Studio album by Michel Berger and France Gall
- Released: 12 June 1992
- Recorded: 1991–1992
- Genre: Pop rock
- Length: 48:45
- Label: WEA, Apache Records

Michel Berger chronology
| Ça ne tient pas debout (1990) | Double jeu (1992) |  |

France Gall chronology
| Le Tour de France 88 (1988) | Double jeu (1992) | Simple je – Débranchée à Bercy (1993) |

Singles from Double jeu
- "Laissez passer les rêves" Released: May 1992; "Superficiel et léger" Released: October 1992; "Les Élans du cœur" Released: January 1993;

= Double jeu =

Double jeu is a studio album recorded by Michel Berger and France Gall and released on 12 June 1992, being Berger's eleventh and Gall's fourteenth respectively. Conceived as a duet project, it became the final album issued during Berger's lifetime; he died suddenly less than two months later, on 2 August 1992, at the age of 44. The record was commercially successful, selling around 550,000 copies in its first year.

== Background ==
Recorded in Paris between 1991 and 1992, the album contains ten tracks including "Laissez passer les rêves", "Superficiel et léger", and "Les Élans du cœur", all later released as singles. Several songs carry personal dedications, such as "La Petite de Calmette", written for the staff of the Calmette Hospital in Phnom Penh, and "La Lettre", dedicated to Corinne, the partner of their late friend Daniel Balavoine.

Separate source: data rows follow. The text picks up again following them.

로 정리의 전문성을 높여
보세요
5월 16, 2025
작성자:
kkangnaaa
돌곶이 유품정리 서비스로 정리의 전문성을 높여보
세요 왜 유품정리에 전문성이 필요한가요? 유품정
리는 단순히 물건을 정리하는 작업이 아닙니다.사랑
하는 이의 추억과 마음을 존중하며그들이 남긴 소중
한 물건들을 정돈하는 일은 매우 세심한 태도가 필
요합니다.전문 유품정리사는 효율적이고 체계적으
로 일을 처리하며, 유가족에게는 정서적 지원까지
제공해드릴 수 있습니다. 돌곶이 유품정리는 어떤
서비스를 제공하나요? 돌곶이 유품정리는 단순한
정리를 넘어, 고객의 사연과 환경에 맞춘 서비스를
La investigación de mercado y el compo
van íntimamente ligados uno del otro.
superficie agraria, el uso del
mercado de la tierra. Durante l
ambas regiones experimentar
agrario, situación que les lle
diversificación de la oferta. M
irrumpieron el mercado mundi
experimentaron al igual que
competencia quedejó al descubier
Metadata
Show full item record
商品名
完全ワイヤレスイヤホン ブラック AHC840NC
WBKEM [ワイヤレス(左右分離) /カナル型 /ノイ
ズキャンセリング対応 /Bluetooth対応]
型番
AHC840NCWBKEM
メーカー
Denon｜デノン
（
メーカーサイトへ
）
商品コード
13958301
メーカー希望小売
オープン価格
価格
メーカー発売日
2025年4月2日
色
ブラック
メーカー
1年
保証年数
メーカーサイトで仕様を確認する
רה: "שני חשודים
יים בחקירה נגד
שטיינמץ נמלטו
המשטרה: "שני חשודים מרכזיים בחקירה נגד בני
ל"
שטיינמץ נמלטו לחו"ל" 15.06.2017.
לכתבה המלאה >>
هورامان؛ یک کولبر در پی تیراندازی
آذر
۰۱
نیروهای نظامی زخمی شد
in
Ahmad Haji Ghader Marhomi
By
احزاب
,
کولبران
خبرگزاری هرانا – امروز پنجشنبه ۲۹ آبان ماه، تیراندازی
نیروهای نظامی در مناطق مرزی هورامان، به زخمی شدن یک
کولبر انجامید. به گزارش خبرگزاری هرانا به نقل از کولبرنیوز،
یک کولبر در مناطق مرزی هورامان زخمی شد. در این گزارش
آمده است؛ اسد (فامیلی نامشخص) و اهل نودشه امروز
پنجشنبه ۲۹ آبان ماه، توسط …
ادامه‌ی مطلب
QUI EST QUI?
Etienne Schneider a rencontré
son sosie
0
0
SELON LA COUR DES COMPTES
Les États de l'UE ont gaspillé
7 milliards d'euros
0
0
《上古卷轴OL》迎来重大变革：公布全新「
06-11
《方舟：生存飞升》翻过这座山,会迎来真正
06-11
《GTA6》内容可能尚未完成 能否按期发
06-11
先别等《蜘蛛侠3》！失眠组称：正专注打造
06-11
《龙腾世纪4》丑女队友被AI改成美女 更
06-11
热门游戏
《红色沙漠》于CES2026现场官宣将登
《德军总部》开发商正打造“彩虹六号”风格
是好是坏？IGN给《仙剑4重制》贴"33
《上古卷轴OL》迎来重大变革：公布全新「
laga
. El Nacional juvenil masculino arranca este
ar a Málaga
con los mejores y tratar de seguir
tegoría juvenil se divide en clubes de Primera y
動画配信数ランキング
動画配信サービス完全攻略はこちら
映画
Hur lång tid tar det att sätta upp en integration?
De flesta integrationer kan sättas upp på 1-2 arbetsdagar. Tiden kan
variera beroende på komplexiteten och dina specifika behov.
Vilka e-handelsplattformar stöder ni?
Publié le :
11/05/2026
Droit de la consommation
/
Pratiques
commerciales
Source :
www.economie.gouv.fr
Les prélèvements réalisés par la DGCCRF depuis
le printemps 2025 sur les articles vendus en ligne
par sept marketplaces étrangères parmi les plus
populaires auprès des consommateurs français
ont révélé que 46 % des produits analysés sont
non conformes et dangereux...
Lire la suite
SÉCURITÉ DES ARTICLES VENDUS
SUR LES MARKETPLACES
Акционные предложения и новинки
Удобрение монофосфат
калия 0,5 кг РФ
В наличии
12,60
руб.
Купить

Although the couple publicly presented the project as a harmonious artistic reunion, the recording process was reportedly fraught. According to later accounts, Berger and Gall were in the midst of a separation, and the atmosphere in the studio was tense and emotionally draining. Despite these difficulties, the album was completed and premiered during a private concert at the New Morning jazz club in Paris on 22 June 1992. A live version of "Jamais partir" from that evening was later included on Gall's 1994 Simple je – L'Intégrale Bercy.

Double jeu reached number one on the French charts and went on to earn multiple certifications, including double platinum in France and gold in Switzerland.

== Track listing ==

| No. | Title | Length |
|---|---|---|
| 1. | "Laissez passer les rêves" | 6:39 |
| 2. | "Bats-toi" | 5:17 |
| 3. | "Superficiel et léger" | 5:44 |
| 4. | "La Petite de Calmette" | 4:20 |
| 5. | "Toi sinon personne" | 4:49 |
| 6. | "La Lettre" | 3:55 |
| 7. | "La Chanson de la négresse blonde" | 3:44 |
| 8. | "Les Couloirs des Halles" | 4:21 |
| 9. | "Les Élans du cœur" | 4:47 |
| 10. | "Jamais partir" | 5:09 |
| Total length: |  | 48:45 |

== Weekly charts ==

| Chart | Peak position |
|---|---|
| France (SNEP) | 1 |

== Certifications ==

| Region | Certification | Certified units/sales |
| France (SNEP) | 2× Platinum | 600,000^{*} |
| Switzerland (IFPI Switzerland) | Gold | 25,000^{^} |
^{*} Sales figures based on certification alone. ^{^} Shipments figures based on certification alone.